That any employee should suffer the trauma of being assaulted whilst at work is totally unacceptable and for statistics to reveal that local authority staff in the region were physically, or verbally, abused more than 12,900 times over the past three years is frankly abhorrent.
Those staff, many no doubt already feeling under pressure due to cuts to local services, are there to do a job – and whether that is as a care worker, teacher, housing officer, parking warden, or otherwise, they should be able to get on with it without the fear of violence or harassment.
Unions say the scale of attacks was a direct result of what they call “chronic underfunding” of the public sector and frustrations being taken out on staff. However, such behaviour cannot be justified; council employees, quite rightly, do not expect to go to work to be punched, kicked or bitten – and measures must be put in place to stop that from happening.

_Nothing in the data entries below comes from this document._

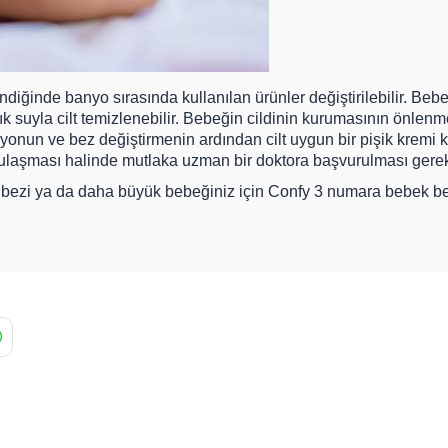
iğinde banyo sırasında kullanılan ürünler değiştirilebilir. Be
ılık suyla cilt temizlenebilir. Bebeğin cildinin kurumasının önl
yonun ve bez değiştirmenin ardından cilt uygun bir pişik kremi ku
ulaşması halinde mutlaka uzman bir doktora başvurulması gerekl
bezi
ya da daha büyük bebeğiniz için
Confy 3 numara bebek be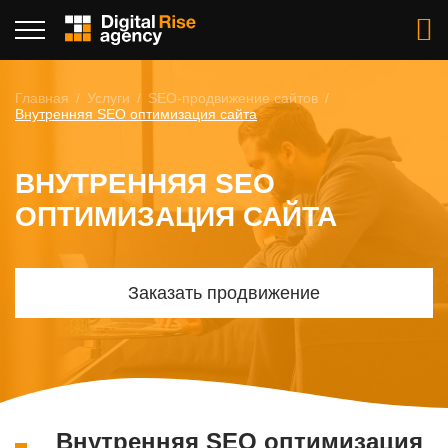
Главная
Услуги
SEO-продвижение сайтов
Внутренняя SEO оптимизация сайта
ВНУТРЕННЯЯ SEO
ОПТИМИЗАЦИЯ САЙТА
Заказать продвижение
Внутренняя SEO оптимизация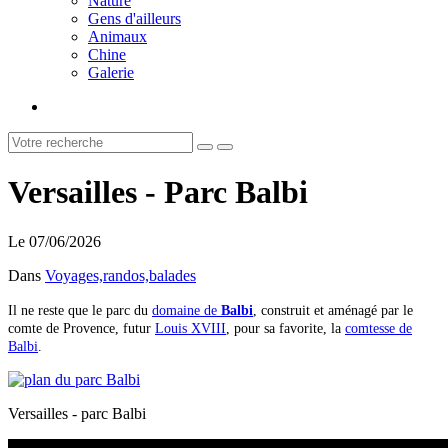
Nature
Gens d'ailleurs
Animaux
Chine
Galerie
Versailles - Parc Balbi
Le 07/06/2026
Dans
Voyages,randos,balades
Il ne reste que le parc du
domaine de
Balbi
, construit et aménagé par le
comte de Provence, futur
Louis XVIII
, pour sa favorite, la
comtesse de
Balbi
.
Versailles - parc Balbi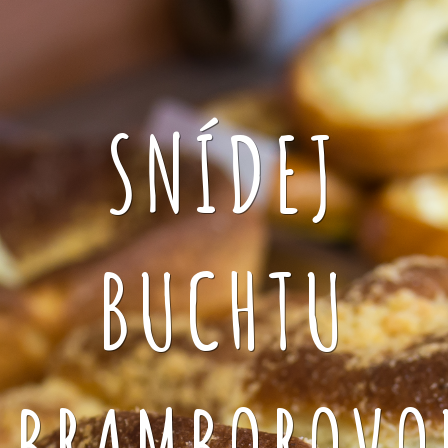
SNÍDEJ
BUCHTU
BRAMBOROVO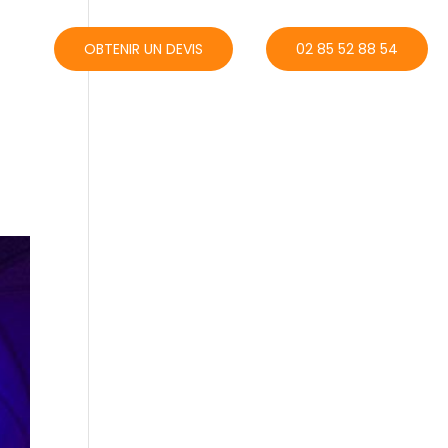
ACT
OBTENIR UN DEVIS
02 85 52 88 54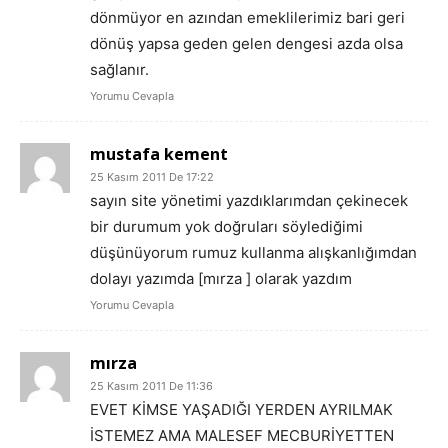
dönmüyor en azından emeklilerimiz bari geri
dönüş yapsa geden gelen dengesi azda olsa
sağlanır.
Yorumu Cevapla
mustafa kement
25 Kasım 2011 De 17:22
sayın site yönetimi yazdıklarımdan çekinecek
bir durumum yok doğruları söylediğimi
düşünüyorum rumuz kullanma alışkanlığımdan
dolayı yazımda [mırza ] olarak yazdım
Yorumu Cevapla
mırza
25 Kasım 2011 De 11:36
EVET KİMSE YAŞADIĞI YERDEN AYRILMAK
İSTEMEZ AMA MALESEF MECBURİYETTEN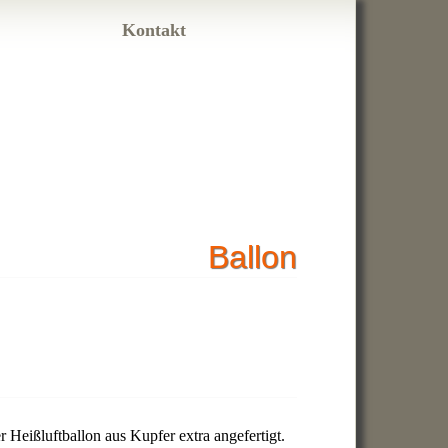
Kontakt
Ballon
 Heißluftballon aus Kupfer extra angefertigt.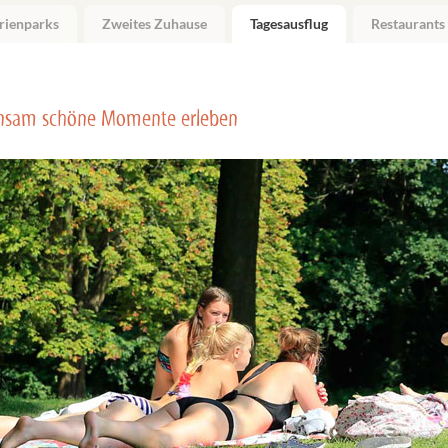
rienparks
Zweites Zuhause
Tagesausflug
Restaurants
nsam schöne Momente erleben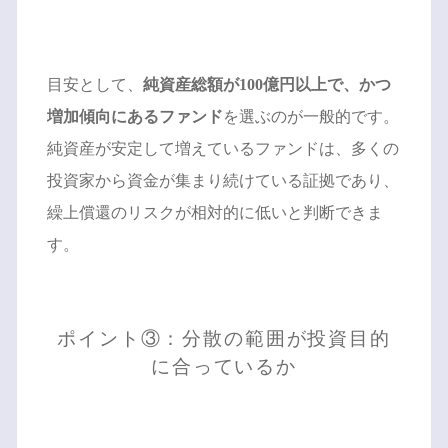
目安として、
純資産総額が100億円以上で、かつ
増加傾向にあるファンド
を選ぶのが一般的です。
純資産が安定して増えているファンドは、多くの
投資家から資金が集まり続けている証拠であり、
繰上償還のリスクが相対的に低いと判断できま
す。
ポイント③：分散の範囲が投資目的
に合っているか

In the words of Unison’s regional organiser Karen Loughlin: “We need a systematic approach to ensure staff remain free from verbal and physical assaults. Everybody is entitled to a safe working environment.”

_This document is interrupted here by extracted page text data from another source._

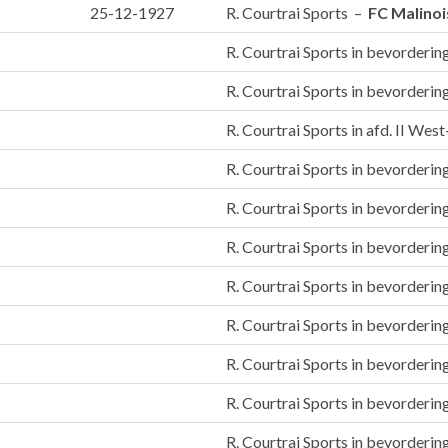
25-12-1927
R. Courtrai Sports –
FC Malinoi
R. Courtrai Sports in bevorderin
R. Courtrai Sports in bevorderin
R. Courtrai Sports in afd. II Wes
R. Courtrai Sports in bevorderin
R. Courtrai Sports in bevorderin
R. Courtrai Sports in bevorderin
R. Courtrai Sports in bevorderin
R. Courtrai Sports in bevorderin
R. Courtrai Sports in bevorderin
R. Courtrai Sports in bevorderin
R. Courtrai Sports in bevorderin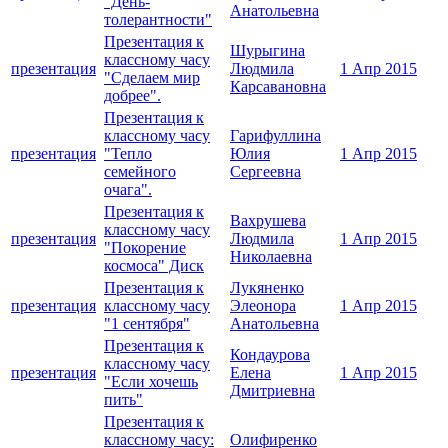
"День-
Анатольевна
толерантности"
Презентация к
Шурыгина
классному часу
презентация
Людмила
1 Апр 2015
"Сделаем мир
Карсавановна
добрее".
Презентация к
классному часу
Гарифуллина
презентация
"Тепло
Юлия
1 Апр 2015
семейного
Сергеевна
очага".
Презентация к
Вахрушева
классному часу
презентация
Людмила
1 Апр 2015
"Покорение
Николаевна
космоса" Диск
Презентация к
Лукяненко
презентация
классному часу
Элеонора
1 Апр 2015
"1 сентября"
Анатольевна
Презентация к
Кондаурова
классному часу
презентация
Елена
1 Апр 2015
"Если хочешь
Дмитриевна
пить"
Презентация к
классному часу:
Олифиренко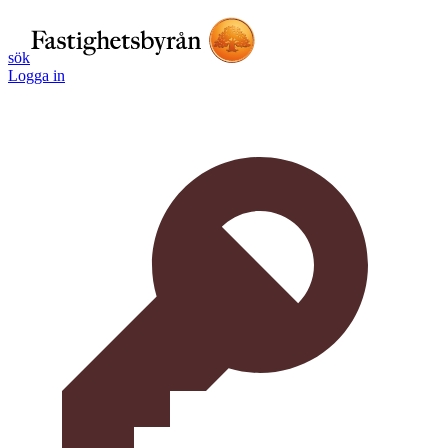
sök
Logga in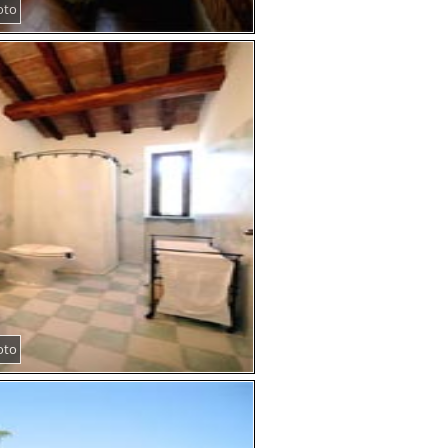
oto
oto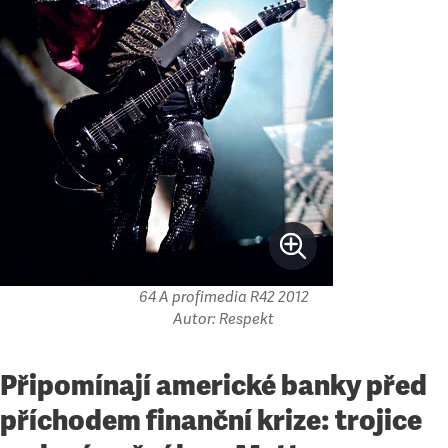
64 A profimedia R42 2012
Autor: Respekt
Připomínají americké banky před
příchodem finanční krize: trojice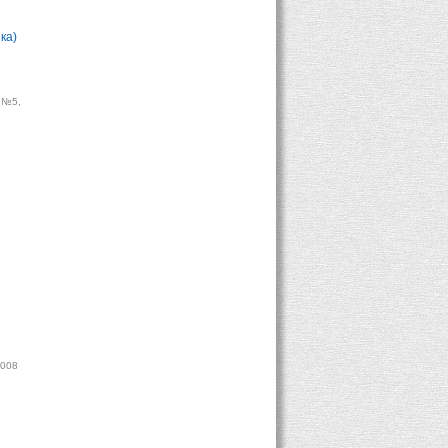
ка)
 №5,
ы
2008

Individuals who attack emergency service workers including police, prison officers and paramedics now face longer jail terms, after the so-called Protect the Protectors Bill, first introduced by Halifax MP Holly Lynch in 2016 and supported by The Yorkshire Post, gained Royal Assent in September. And calls are now being made for the greater protection of frontline council staff and teachers, with the GMB union’s political officer in Yorkshire, Steve Jennings, claiming they should receive similar protections to emergency workers. This ought to be given serious consideration, for, as today’s figures clearly show, they, too, are in need of safeguarding from harm.